7.16. Custom convolution kernels

The neighbourhood filters covered so far each had a built-in statistic the filter applied to the window at every position – the mean, the Gaussian-weighted average, the median. morph() is the one filter that lets the application supply the statistic itself, in the form of a kernel: a small matrix of weights that describes how the filter should combine the neighbourhood pixels into a single output value.

The mechanism is the classical convolution operation. At every output position, every neighbourhood pixel is multiplied by the matching weight in the kernel, the products are summed, the result is optionally scaled and offset, and the value is written to the output pixel. Different kernels produce different results from the same input.

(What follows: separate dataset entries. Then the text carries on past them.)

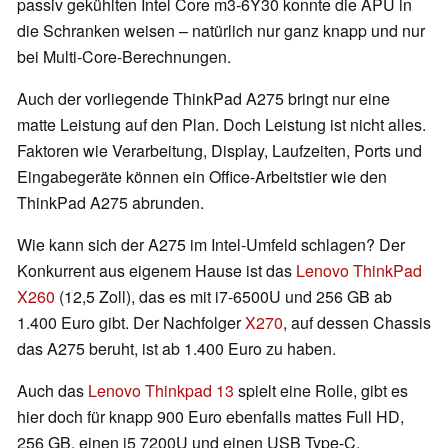
passiv gekühlten Intel Core m3-6Y30 konnte die APU in
die Schranken weisen – natürlich nur ganz knapp und nur
bei Multi-Core-Berechnungen.
Auch der vorliegende ThinkPad A275 bringt nur eine
matte Leistung auf den Plan. Doch Leistung ist nicht alles.
Faktoren wie Verarbeitung, Display, Laufzeiten, Ports und
Eingabegeräte können ein Office-Arbeitstier wie den
ThinkPad A275 abrunden.
Wie kann sich der A275 im Intel-Umfeld schlagen? Der
Konkurrent aus eigenem Hause ist das
Lenovo ThinkPad
X260
(12,5 Zoll), das es mit i7-6500U und 256 GB ab
1.400 Euro gibt. Der Nachfolger
X270
, auf dessen Chassis
das A275 beruht, ist ab 1.400 Euro zu haben.
Auch das
Lenovo Thinkpad 13
spielt eine Rolle, gibt es
hier doch für knapp 900 Euro ebenfalls mattes Full HD,
256 GB, einen i5 7200U und einen USB Type-C.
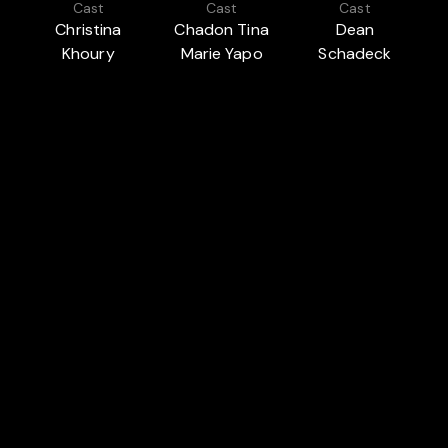
Cast
Cast
Cast
x
Christina
Chadon Tina
Dean
Khoury
Marie Yapo
Schadeck
Featured in
MADE IN LUXEMBOURG
M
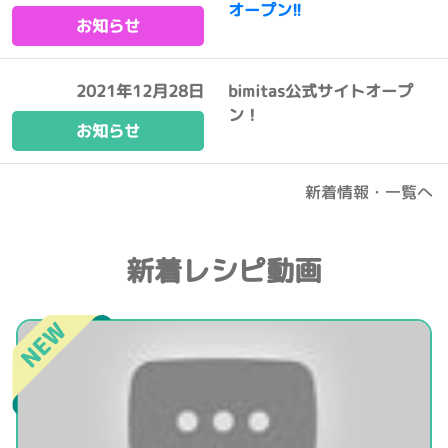
オープン!!
お知らせ
2021年12月28日
bimitas公式サイトオープ
ン！
お知らせ
新着情報・一覧へ
新着レシピ動画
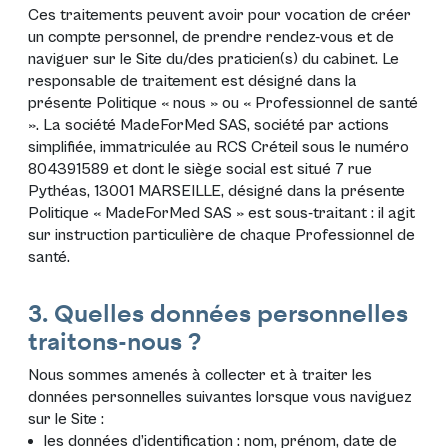
Ces traitements peuvent avoir pour vocation de créer
un compte personnel, de prendre rendez-vous et de
naviguer sur le Site du/des praticien(s) du cabinet. Le
responsable de traitement est désigné dans la
présente Politique « nous » ou « Professionnel de santé
». La société MadeForMed SAS, société par actions
simplifiée, immatriculée au RCS Créteil sous le numéro
804391589 et dont le siège social est situé 7 rue
Pythéas, 13001 MARSEILLE, désigné dans la présente
Politique « MadeForMed SAS » est sous-traitant : il agit
sur instruction particulière de chaque Professionnel de
santé.
3. Quelles données personnelles
traitons-nous ?
Nous sommes amenés à collecter et à traiter les
données personnelles suivantes lorsque vous naviguez
sur le Site :
les données d’identification : nom, prénom, date de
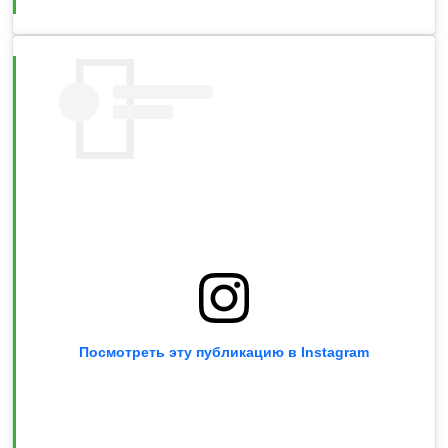
Посмотреть эту публикацию в Instagram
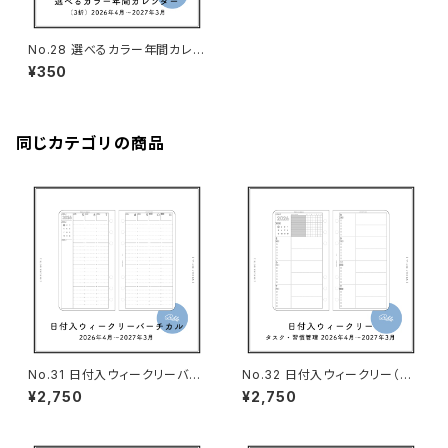
No.28 選べるカラー年間カレン
ダー（3折・バイブルサイズ）
¥350
同じカテゴリの商品
No.31 日付入ウィークリーバー
No.32 日付入ウィークリー（タ
チカル（バイブルサイズ）
スク＆習慣管理・バイブルサイ
¥2,750
¥2,750
ズ）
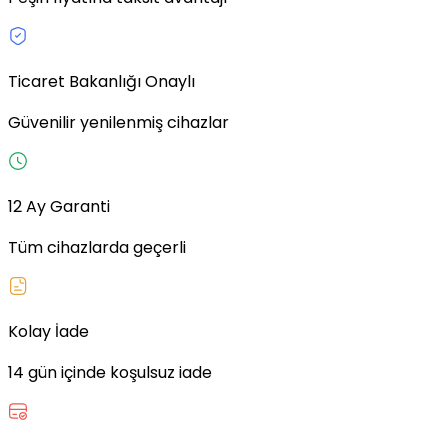
Ticaret Bakanlığı Onaylı
Güvenilir yenilenmiş cihazlar
12 Ay Garanti
Tüm cihazlarda geçerli
Kolay İade
14 gün içinde koşulsuz iade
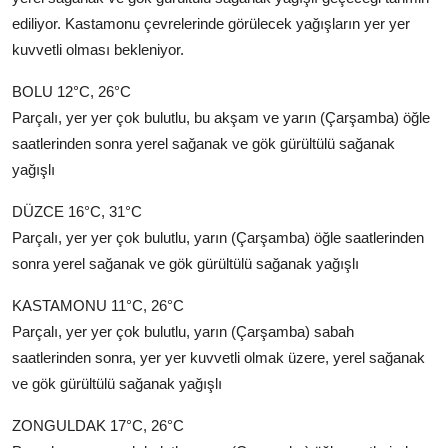
ediliyor. Kastamonu çevrelerinde görülecek yağışların yer yer
kuvvetli olması bekleniyor.
BOLU 12°C, 26°C
Parçalı, yer yer çok bulutlu, bu akşam ve yarın (Çarşamba) öğle
saatlerinden sonra yerel sağanak ve gök gürültülü sağanak
yağışlı
DÜZCE 16°C, 31°C
Parçalı, yer yer çok bulutlu, yarın (Çarşamba) öğle saatlerinden
sonra yerel sağanak ve gök gürültülü sağanak yağışlı
KASTAMONU 11°C, 26°C
Parçalı, yer yer çok bulutlu, yarın (Çarşamba) sabah
saatlerinden sonra, yer yer kuvvetli olmak üzere, yerel sağanak
ve gök gürültülü sağanak yağışlı
ZONGULDAK 17°C, 26°C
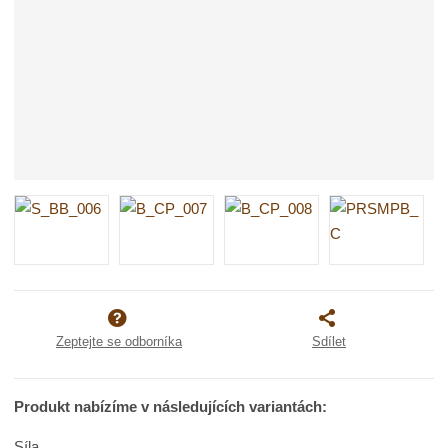
Zeptejte se odborníka
Sdílet
Produkt nabízíme v následujících variantách:
Síla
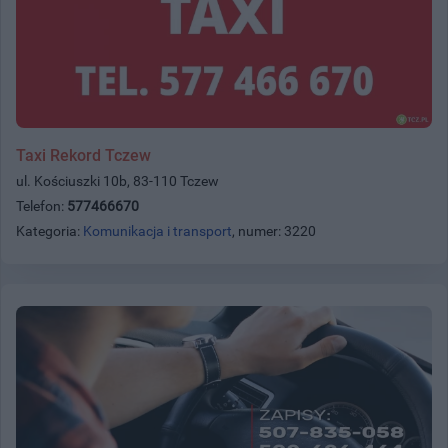
Taxi Rekord Tczew
ul. Kościuszki 10b, 83-110 Tczew
Telefon:
577466670
Kategoria:
Komunikacja i transport
, numer: 3220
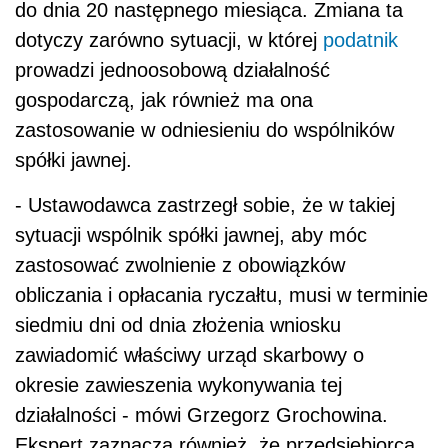
do dnia 20 następnego miesiąca. Zmiana ta
dotyczy zarówno sytuacji, w której
podatnik
prowadzi jednoosobową działalność
gospodarczą, jak również ma ona
zastosowanie w odniesieniu do wspólników
spółki jawnej.
- Ustawodawca zastrzegł sobie, że w takiej
sytuacji wspólnik spółki jawnej, aby móc
zastosować zwolnienie z obowiązków
obliczania i opłacania ryczałtu, musi w terminie
siedmiu dni od dnia złożenia wniosku
zawiadomić właściwy urząd skarbowy o
okresie zawieszenia wykonywania tej
działalności - mówi Grzegorz Grochowina.
Ekspert zaznacza również, że przedsiębiorca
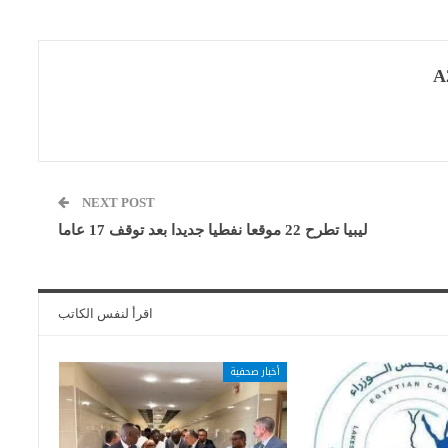
A
NEXT POST
ليبيا تطرح 22 موقعا نفطيا جديدا بعد توقف 17 عاما
اقرأ لنفس الكاتب
أخبار صحفية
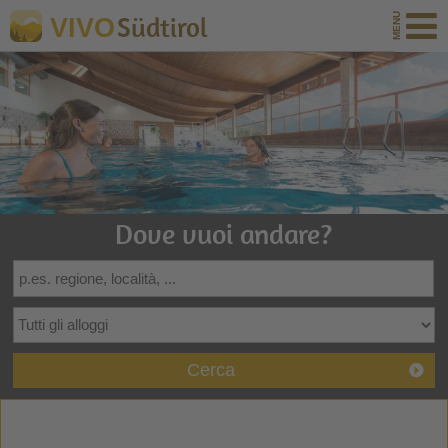
Südtirol
VIVO
Dove vuoi andare?
Cerca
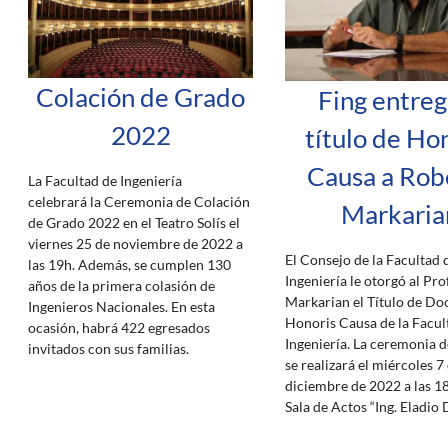
Colación de Grado
Fing entreg
2022
título de Ho
Causa a Rob
La Facultad de Ingeniería
celebrará la Ceremonia de Colación
Markaria
de Grado 2022 en el Teatro Solís el
viernes 25 de noviembre de 2022 a
El Consejo de la Facultad 
las 19h. Además, se cumplen 130
Ingeniería le otorgó al Pro
años de la primera colasión de
Markarian el Título de Do
Ingenieros Nacionales. En esta
Honoris Causa de la Facul
ocasión, habrá 422 egresados
Ingeniería. La ceremonia d
invitados con sus familias.
se realizará el miércoles 7
diciembre de 2022 a las 18
Sala de Actos “Ing. Eladio D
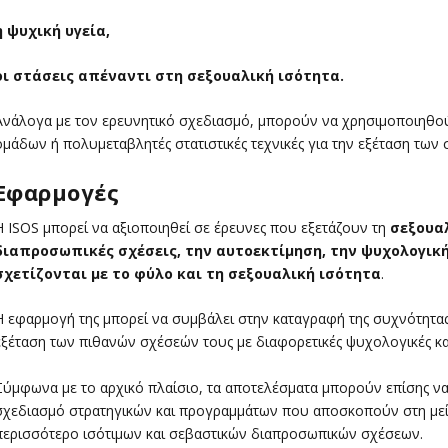
η ψυχική υγεία,
οι στάσεις απέναντι στη σεξουαλική ισότητα.
Ανάλογα με τον ερευνητικό σχεδιασμό, μπορούν να χρησιμοποιηθούν
ομάδων ή πολυμεταβλητές στατιστικές τεχνικές για την εξέταση τω
Εφαρμογές
Η ISOS μπορεί να αξιοποιηθεί σε έρευνες που εξετάζουν τη
σεξουαλ
διαπροσωπικές σχέσεις, την αυτοεκτίμηση, την ψυχολογική
σχετίζονται με το φύλο και τη σεξουαλική ισότητα
.
Η εφαρμογή της μπορεί να συμβάλει στην καταγραφή της συχνότητας
εξέταση των πιθανών σχέσεών τους με διαφορετικές ψυχολογικές κα
Σύμφωνα με το αρχικό πλαίσιο, τα αποτελέσματα μπορούν επίσης ν
σχεδιασμό στρατηγικών και προγραμμάτων που αποσκοπούν στη μεί
περισσότερο ισότιμων και σεβαστικών διαπροσωπικών σχέσεων.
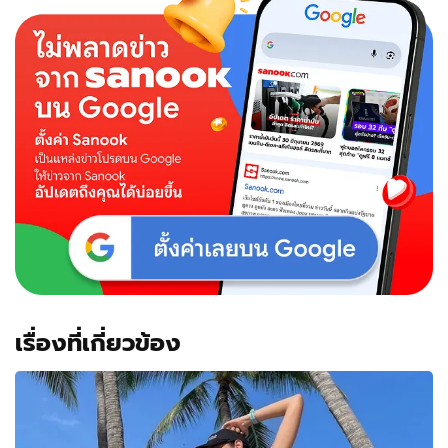
เป็น
อก
เอว
เป็น
เอว
ใส่
บิ
กินี่
สาด
ความ
แซ่บ
แต่
ละ
ช็อต
คือ
ปัง
เรื่องที่เกี่ยวข้อง
มาก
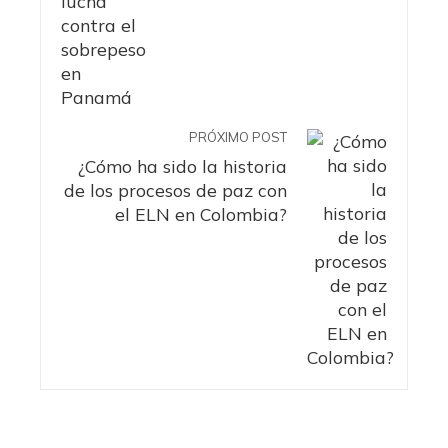
PRÓXIMO POST
¿Cómo ha sido la historia
de los procesos de paz con
el ELN en Colombia?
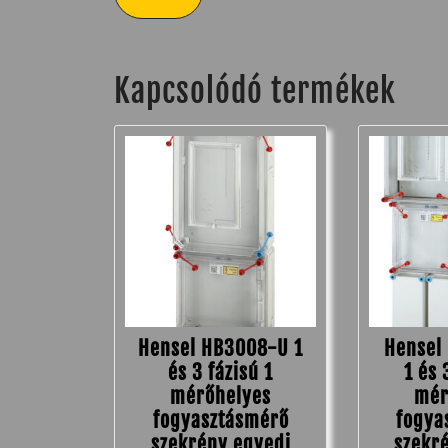
Kapcsolódó termékek
Hensel HB3008-U 1
Hensel
és 3 fázisú 1
1 és 
mérőhelyes
mér
fogyasztásmérő
fogya
szekrény egyedi
szekr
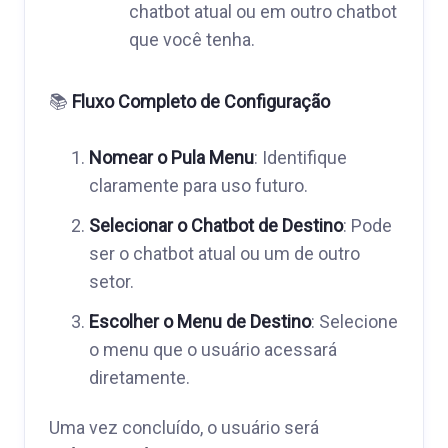
chatbot atual ou em outro chatbot
que você tenha.
📚
Fluxo Completo de Configuração
Nomear o Pula Menu
: Identifique
claramente para uso futuro.
Selecionar o Chatbot de Destino
: Pode
ser o chatbot atual ou um de outro
setor.
Escolher o Menu de Destino
: Selecione
o menu que o usuário acessará
diretamente.
Uma vez concluído, o usuário será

A kernel with all equal positive weights reproduces the mean() filter; a bell-shaped one reproduces gaussian(). Patterns beyond those produce edge responses, embosses, gradients, sharpening, motion blur, and a long catalogue of other effects – everything classical image processing has ever wanted to do with a single linear pass.

7.16.1. The morph method

The signature looks like the other neighbourhood filters with one extra argument:

img.morph(size, kernel, mul=1.0, add=0.0)

size is the radius the same way as everywhere else, so the kernel must be exactly (2 * size + 1) rows by (2 * size + 1) columns. The kernel itself is a flat Python list of those many numbers, in row-major order – the first (2 * size + 1) entries are the top row, the next (2 * size + 1) are the second row, and so on, down to the bottom row. mul scales the sum-of-products before it is written into the output pixel, and add adds a constant. The default mul=1.0 and add=0.0 leave the convolution output unchanged.

One detail worth being explicit about: the method automatically divides the sum-of-products by the sum of the kernel entries before writing the output. That auto-division means an averaging kernel whose entries sum to nine – a 3-by-3 box blur, for example – comes out at one-ninth scale with no extra effort, and a Gaussian-approximation kernel that sums to sixteen comes out at one-sixteenth scale, both without the application having to compute the division itself. The application sets mul only when it wants a further scale on top of the auto-normalisation – or, more commonly, when the kernel sums to zero (an edge-response kernel) and the auto-division would be a division by nothing. The framework treats the sum as one in that case, and mul becomes the only knob for keeping the unscaled sum-of-products in range.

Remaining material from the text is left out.